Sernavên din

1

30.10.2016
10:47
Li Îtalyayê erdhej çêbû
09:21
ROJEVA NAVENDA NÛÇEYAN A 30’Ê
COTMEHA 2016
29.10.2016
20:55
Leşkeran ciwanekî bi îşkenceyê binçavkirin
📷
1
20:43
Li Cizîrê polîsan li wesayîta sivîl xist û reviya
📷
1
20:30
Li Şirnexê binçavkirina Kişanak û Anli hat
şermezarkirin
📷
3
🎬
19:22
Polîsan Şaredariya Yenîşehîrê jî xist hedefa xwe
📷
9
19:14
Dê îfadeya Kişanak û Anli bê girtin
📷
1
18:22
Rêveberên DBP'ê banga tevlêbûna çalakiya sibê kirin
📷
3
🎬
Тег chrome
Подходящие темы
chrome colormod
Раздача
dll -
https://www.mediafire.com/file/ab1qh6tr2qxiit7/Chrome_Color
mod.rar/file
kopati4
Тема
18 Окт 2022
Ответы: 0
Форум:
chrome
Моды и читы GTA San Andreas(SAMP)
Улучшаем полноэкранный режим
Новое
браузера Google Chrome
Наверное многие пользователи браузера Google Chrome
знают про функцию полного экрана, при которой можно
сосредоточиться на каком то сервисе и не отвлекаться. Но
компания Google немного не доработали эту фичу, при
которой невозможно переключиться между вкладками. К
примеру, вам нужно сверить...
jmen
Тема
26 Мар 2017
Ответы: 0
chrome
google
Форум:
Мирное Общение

----------------------------------------

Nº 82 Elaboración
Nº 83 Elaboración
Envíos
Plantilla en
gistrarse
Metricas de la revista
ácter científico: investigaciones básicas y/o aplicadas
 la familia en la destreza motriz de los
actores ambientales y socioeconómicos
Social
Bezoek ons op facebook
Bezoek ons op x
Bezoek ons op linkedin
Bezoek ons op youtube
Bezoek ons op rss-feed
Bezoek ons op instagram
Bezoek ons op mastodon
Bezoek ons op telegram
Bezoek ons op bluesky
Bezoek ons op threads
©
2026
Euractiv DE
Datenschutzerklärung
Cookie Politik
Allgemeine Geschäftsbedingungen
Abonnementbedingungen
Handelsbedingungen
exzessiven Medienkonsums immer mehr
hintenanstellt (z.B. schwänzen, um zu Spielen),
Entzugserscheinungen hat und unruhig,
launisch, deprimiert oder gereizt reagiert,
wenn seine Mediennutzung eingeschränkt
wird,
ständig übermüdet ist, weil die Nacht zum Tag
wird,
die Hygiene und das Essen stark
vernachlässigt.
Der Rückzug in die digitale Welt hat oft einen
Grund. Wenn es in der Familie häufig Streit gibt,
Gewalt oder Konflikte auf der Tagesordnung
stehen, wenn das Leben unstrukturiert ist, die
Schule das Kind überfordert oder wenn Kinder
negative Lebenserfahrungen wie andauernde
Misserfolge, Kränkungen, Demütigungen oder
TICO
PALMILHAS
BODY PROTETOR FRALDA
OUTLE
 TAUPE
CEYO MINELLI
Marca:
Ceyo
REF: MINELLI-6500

----------------------------------------

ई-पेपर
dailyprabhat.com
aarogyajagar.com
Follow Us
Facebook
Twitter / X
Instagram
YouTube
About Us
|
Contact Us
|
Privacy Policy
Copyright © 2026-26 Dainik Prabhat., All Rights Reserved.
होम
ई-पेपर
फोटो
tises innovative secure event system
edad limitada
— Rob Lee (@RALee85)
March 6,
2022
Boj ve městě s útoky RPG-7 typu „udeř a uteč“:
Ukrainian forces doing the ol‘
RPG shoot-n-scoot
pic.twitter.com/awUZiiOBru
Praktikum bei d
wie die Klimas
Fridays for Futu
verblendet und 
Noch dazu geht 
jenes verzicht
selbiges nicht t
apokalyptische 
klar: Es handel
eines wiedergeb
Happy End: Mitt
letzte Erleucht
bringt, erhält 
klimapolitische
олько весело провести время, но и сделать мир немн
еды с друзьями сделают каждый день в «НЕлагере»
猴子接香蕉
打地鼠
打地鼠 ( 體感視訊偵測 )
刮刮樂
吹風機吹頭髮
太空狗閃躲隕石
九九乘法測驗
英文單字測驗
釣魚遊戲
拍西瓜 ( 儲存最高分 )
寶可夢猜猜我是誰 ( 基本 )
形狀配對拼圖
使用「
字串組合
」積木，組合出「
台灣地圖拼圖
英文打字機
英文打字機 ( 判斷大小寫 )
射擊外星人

----------------------------------------

## What this task involves
Given the records above, return exactly the lines starting at the line containing "stehen, wenn das" and ending at the line containing "REF: MINELLI-6500", including both.

## Output
stehen, wenn das Leben unstrukturiert ist, die
Schule das Kind überfordert oder wenn Kinder
negative Lebenserfahrungen wie andauernde
Misserfolge, Kränkungen, Demütigungen oder
TICO
PALMILHAS
BODY PROTETOR FRALDA
OUTLE
 TAUPE
CEYO MINELLI
Marca:
Ceyo
REF: MINELLI-6500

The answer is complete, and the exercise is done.